#### The records
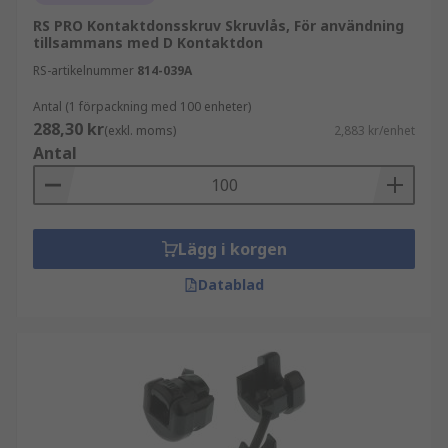
RS PRO Kontaktdonsskruv Skruvlås, För användning
tillsammans med D Kontaktdon
RS-artikelnummer
814-039A
Antal (1 förpackning med 100 enheter)
288,30 kr
(exkl. moms)
2,883 kr/enhet
Antal
Lägg i korgen
Datablad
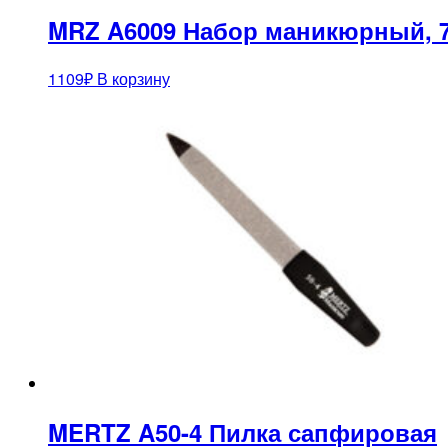
MRZ A6009 Набор маникюрный, 
1109
₽
В корзину
MERTZ A50-4 Пилка сапфировая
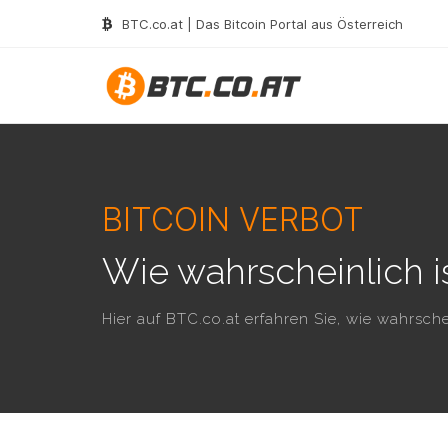
BTC.co.at | Das Bitcoin Portal aus Österreich
BITCOIN VERBOT
Wie wahrscheinlich is
Hier auf BTC.co.at erfahren Sie, wie wahrsche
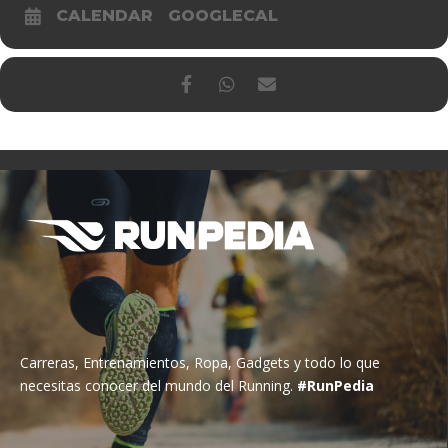
CALENDAR
GOOGLECAL
Carreras, Entrenamientos, Ropa, Gadgets y todo lo que
necesitas conocer del mundo del Running.
#RunPedia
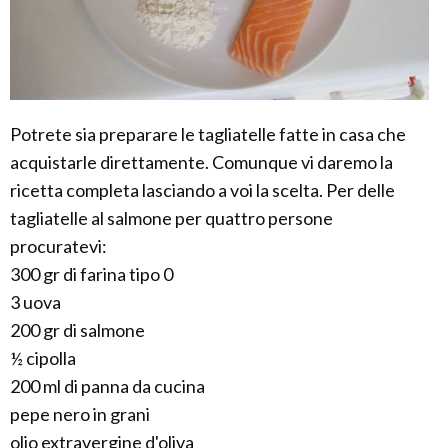
Potrete sia preparare le tagliatelle fatte in casa che
acquistarle direttamente. Comunque vi daremo la
ricetta completa lasciando a voi la scelta. Per delle
tagliatelle al salmone per quattro persone
procuratevi:
300 gr di farina tipo 0
3 uova
200 gr di salmone
½ cipolla
200 ml di panna da cucina
pepe nero in grani
olio extravergine d'oliva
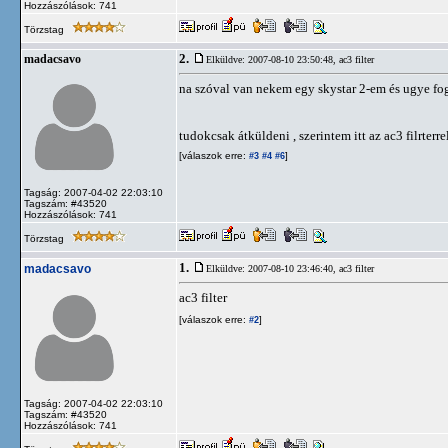
Hozzászólások: 741
Törzstag
2.
madacsavo
Elküldve: 2007-08-10 23:50:48,
ac3 filter
na szóval van nekem egy skystar 2-em és ugye fog
tudokcsak átküldeni , szerintem itt az ac3 filrter
[válaszok erre:
]
#3
#4
#6
Tagság: 2007-04-02 22:03:10
Tagszám: #43520
Hozzászólások: 741
Törzstag
1.
madacsavo
Elküldve: 2007-08-10 23:46:40,
ac3 filter
ac3 filter
[válaszok erre:
]
#2
Tagság: 2007-04-02 22:03:10
Tagszám: #43520
Hozzászólások: 741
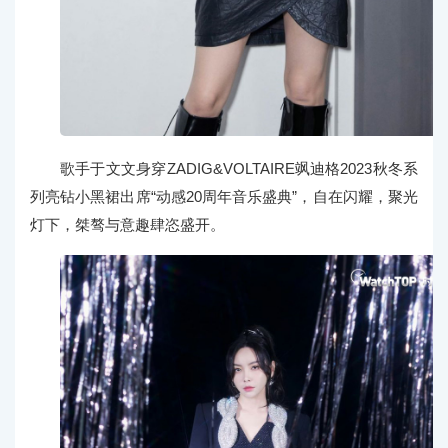
歌手于文文身穿ZADIG&VOLTAIRE飒迪格2023秋冬系
列亮钻小黑裙出席“动感20周年音乐盛典”，自在闪耀，聚光
灯下，桀骜与意趣肆恣盛开。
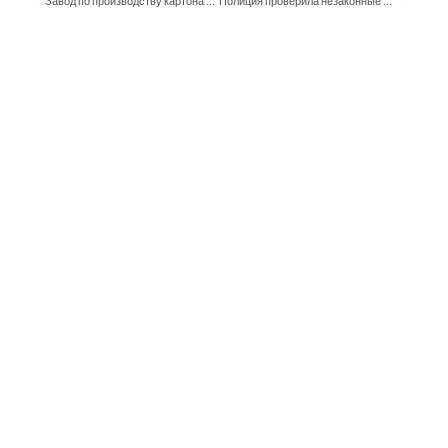
Завод по производству картона Kotkamills увольняет 21 сотрудника
Полиция проверила незаконные переводы со счетов клиентов S-pankki – ущерб оценивается в 1,3 миллиона евро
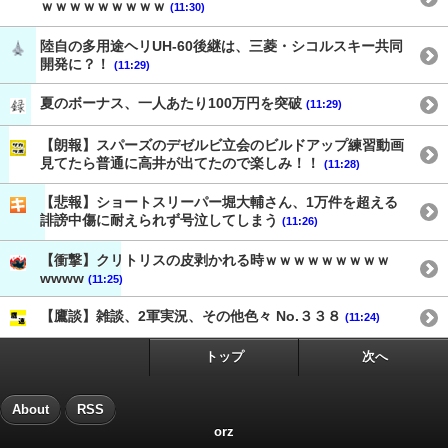
ｗｗｗｗｗｗｗｗｗ
(11:30)
陸自の多用途ヘリUH-60後継は、三菱・シコルスキー共同
開発に？！
(11:29)
夏のボーナス、一人あたり100万円を突破
(11:29)
【朗報】スパーズのデゼルビ立会のビルドアップ練習動画
見てたら普通に高井が出てたので楽しみ！！
(11:28)
【悲報】ショートスリーパー堀大輔さん、1万件を超える
誹謗中傷に耐えられず号泣してしまう
(11:26)
【衝撃】クリトリスの皮剥かれる時ｗｗｗｗｗｗｗｗｗ
wwww
(11:25)
【鷹談】雑談、2軍実況、その他色々 No.３３８
(11:24)
トップ
次へ
About
RSS
orz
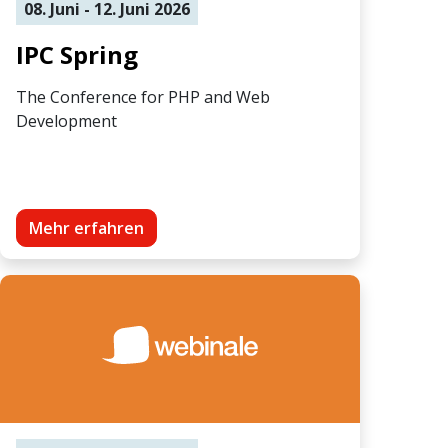
08. Juni - 12. Juni 2026
IPC Spring
The Conference for PHP and Web
Development
Mehr erfahren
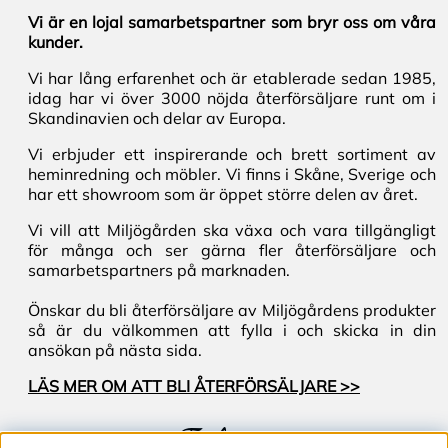
Vi är en lojal samarbetspartner som bryr oss om våra
kunder.
Vi har lång erfarenhet och är etablerade sedan 1985,
idag har vi över 3000 nöjda återförsäljare runt om i
Skandinavien och delar av Europa.
Vi erbjuder ett inspirerande och brett sortiment av
heminredning och möbler. Vi finns i Skåne, Sverige och
har ett showroom som är öppet större delen av året.
Vi vill att Miljögården ska växa och vara tillgängligt
för många och ser gärna fler återförsäljare och
samarbetspartners på marknaden.
Önskar du bli återförsäljare av Miljögårdens produkter
så är du välkommen att fylla i och skicka in din
ansökan på nästa sida.
LÄS MER OM ATT BLI ÅTERFÖRSÄLJARE >>
Följ oss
########
> Task objective:
Count the lines of the data that hold the string "tagliatelle", and give that number as the entire reply.

> Written answer:
2